Over on Public Address, Graeme Edgeler has a piece arguing for the elimination of dual candidacy. Not for the usual reason of "zombie MPs" - he's perfectly comfortable with them - but in pursuit of "strong local representation":

And I think [Vote for Change's Jordan Williams is] right. The tendency may not be great, but it is a factor. We've never had (under MMP or FPP) the Westminster tradition of crossing the floor (I don't think government backbenchers in New Zealand have ever taken out newspaper advertisements opposing government policy, for example), so the effect might not be as great, but it could manifest itself in other ways. But maybe under first past the post – out of fear of losing their jobs, with no plan B – local MPs in marginal or somewhat marginal electorates were more likely to more forcefully put their constituents' views in caucus, and were able to forestall unpopular changes, or obtain concessions. It certainly seems likely that an MP who, if they lost their electorate, would be out of a job, would take that part of the representative function more seriously.

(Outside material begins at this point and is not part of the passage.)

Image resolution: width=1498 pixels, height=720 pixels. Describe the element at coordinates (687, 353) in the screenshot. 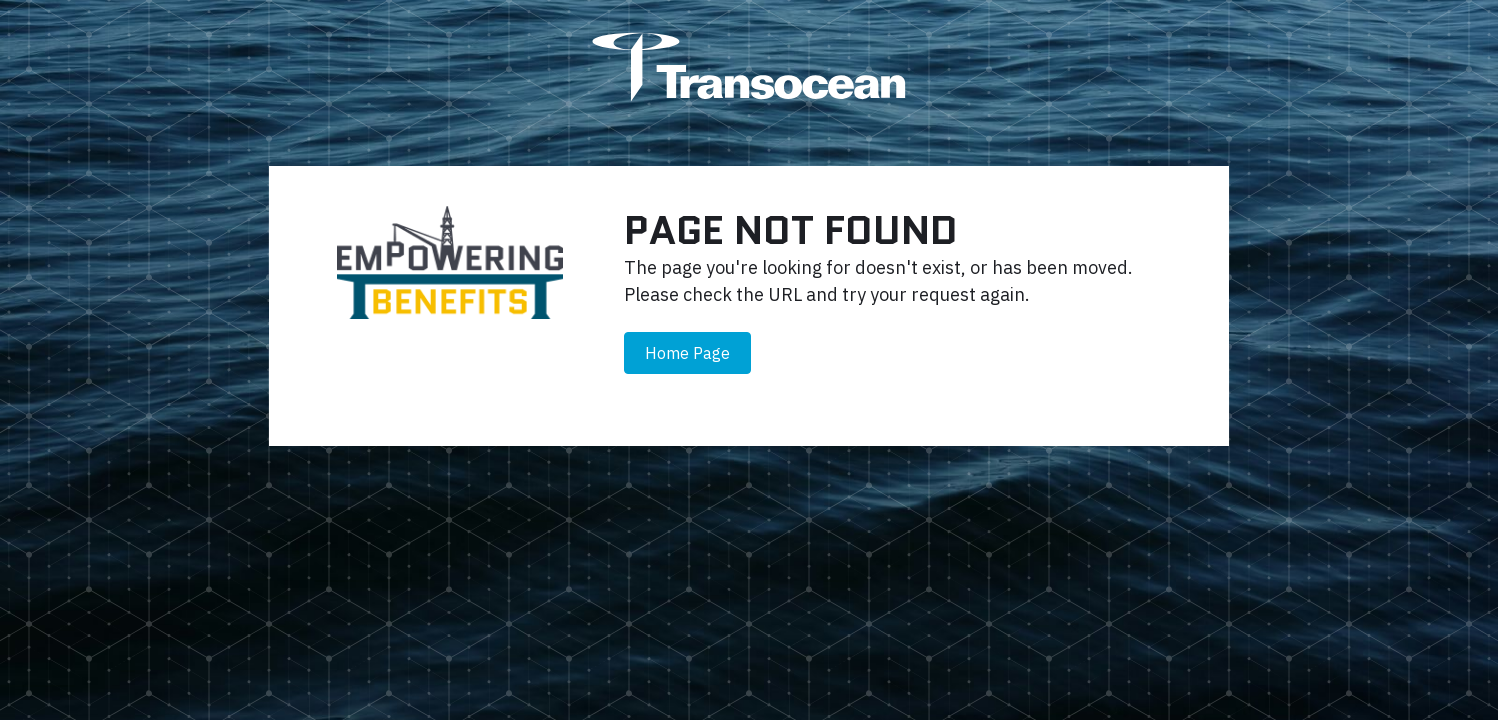

I see `Home Page` at that location.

Note that this isn't "strong local representation" in the sense of MP's doing constituency work for their constituents - because they all do that, regardless of their method of election. It's "strong local representation" in the sense of more independent MPs and weaker parties.

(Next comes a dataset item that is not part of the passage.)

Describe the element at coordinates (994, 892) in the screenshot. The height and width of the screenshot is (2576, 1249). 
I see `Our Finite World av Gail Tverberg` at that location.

The problem is that we've never had this under FPP, even in the sense of advocacy-inside-caucus Graeme describes. The 80's and 90's, where unpopular changes were rammed through regardless, prove that. Part of the reason is that parties have strong internal rules against dissent. Part of it is that New Zealand voters vote for parties, not individual MPs (how many de-selected former MPs have been successful running against their own party outside of a mid-term by-election? Bugger-all). But part of it is also because they don't just choose list candidates, but electorate ones as well. The result is that an electorate candidate is just as much a slave of the party as a list candidate. Display loyalty, and you get to contest a winnable seat. Don't rock the boat, and you get re-selected. Cause trouble, and you end up like Brian Connell or Brian Neeson (and those examples are from National, which is more democratic than most). So eliminating dual candidacy doesn't seem likely to achieve the desired effect, while having significant costs (and not just to minor parties. Dual candidacy means more and stronger competition for electorates, which directly benefits voters).

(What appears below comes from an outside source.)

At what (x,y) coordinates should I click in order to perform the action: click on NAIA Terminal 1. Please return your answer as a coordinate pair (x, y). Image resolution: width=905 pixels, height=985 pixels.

Napoleon once said "if you want to take Vienna, take Vienna". In this case, its "if you want to weaken parties, weaken parties". Dual candidacy is an inefficient means of doing this. There are far more direct mechanisms to achieve that goal, without incurring the costs of single candidacy. Open lists is one. But the best seems to be simply taking away the power of party bosses to choose candidates. And the way to do that is by a stronger requirement for democratic candidate selection, both for the list and in electorates. Let party members vote, and choose for themselves whether they want yes-men or boat-rockers. Its a democratic solution, which lets voters find the level of independence we want, rather than having someone else's model of how independent an electorate MP "should" be imposed on us.